Il ne s’agit plus seulement de faire face à des crises provisoires, mais d’affronter courageusement, des
mutations sociales profondes ! La peur des étrangers/des migrants aujourd'hui est liée à l’époque de
fragilisation de tous les repères, et donc de dé-sécurisation, de malaise généralisé d'identité. Les Eglises,
comme les sociétés, s’accrochent au besoin de « conservation » alors que l’aventure du monde nous
entraîne vers des recompositions inédites entre cultures, confessions et aussi religions. On voit comment
la France s’est débattue dans des questions d’identités nationales ou non nationales, parce que le système
centralisateur où la religion est taboue n’est pas équipé pour comprendre la communauté très variée qui
vit des connexions de culture, d’histoire, de traditions religieuses (pas forcément de foi vécue et donc
culturellement plus agressives), de situations sociales.

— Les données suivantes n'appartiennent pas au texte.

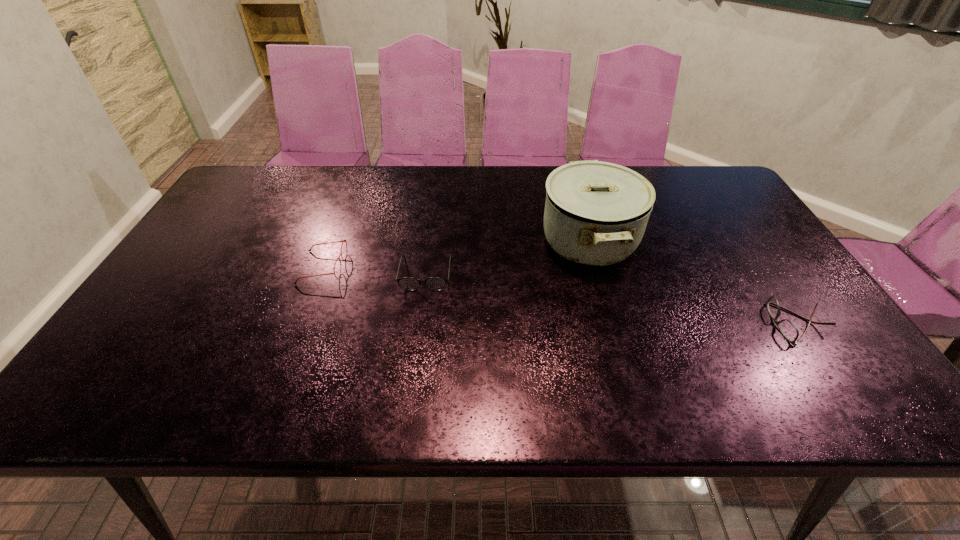 Locate an element on the screen. the tallest object is located at coordinates (596, 213).

Find the location of `saucepan`. saucepan is located at coordinates [596, 213].

You are a GUI agent. You are given a task and a screenshot of the screen. Output one action in this format:
    pyautogui.click(x=<x>, y=<y>)
    Task: Click on the leftmost object
    The image size is (960, 540).
    Given the screenshot: What is the action you would take?
    pyautogui.click(x=344, y=240)

Locate an element on the screen. Image resolution: width=960 pixels, height=540 pixels. the second spectacles from right to left is located at coordinates (408, 283).

You are a GUI agent. You are given a task and a screenshot of the screen. Output one action in this format:
    pyautogui.click(x=<x>, y=<y>)
    Task: Click on the shortest object
    The image size is (960, 540).
    Given the screenshot: What is the action you would take?
    pyautogui.click(x=787, y=328)

Find the location of a particular element. The width and height of the screenshot is (960, 540). the shortest spectacles is located at coordinates (787, 328).

Identify the location of vacant space located on the right of the second object from right to left. click(x=673, y=240).

Find the location of a particular element. The height and width of the screenshot is (540, 960). vacant space situated 0.120m on the face of the leftmost spectacles is located at coordinates (389, 267).

This screenshot has height=540, width=960. Identify the location of blank space located 0.250m on the front-facing side of the third object from right to left. (413, 377).

Identify the location of vacant space located 0.180m on the front-facing side of the nearest object. (697, 323).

L’apport des Eglises à l’avenir sera plus estimé par les sociétés, car elles ont une expérience permanente
dans le domaine de la peur de l’autre, qu’elles ont eu toujours à surmonter en tenant compte des réalités
de société et de culture. Il y a donc urgence pour un « œcuménisme » à redéfinir, qui sera plus large que
jusqu’ici car il ne concernera plus les frontières entre les Eglises telles qu’on les a connues.
Eglise comme diaspora
Du côté des Eglises, la mobilité et la situation de diaspora deviennent une réalité de tout le christianisme
aujourd’hui ! Ceci n’est pas nécessairement angoissant car ce furent bien là les débuts du christianisme. Il
faut repenser la conception même de l’Eglise forte et instituée à partir d’autres images, notamment le
« sel de la terre » ou le « levain » dans la pâte, qui ne supposent pas de grands nombres, mais une force
de conviction.
Si jadis le peuple hébreu était appelé à s’identifier aux étrangers parce qu’il avait subi l’exil et
l’esclavage, de même l’image du migrant était aussi un symbole théologique pour dire la condition du
croyant et de l’Eglise, selon Hébreux 13/14 : nous n’avons pas ici de cité permanente, mais sommes
« étrangers et voyageurs sur la terre ». Aujourd’hui cela devient de moins en moins un symbole
théologique, mais une réalité : l’Eglise comme communauté pérégrine et précaire, soumise aux aléas des
sociétés dont elle partage la vie. Sa force est son espérance, car elle n’a rien à perdre. Elle se sait déjà au
bénéfice de la Vie et dans l’attente du Seigneur qui vient. C’est de là qu’elle puise la force de surmonter
ses peurs et d’être une lumière qui veille dans les obscurités.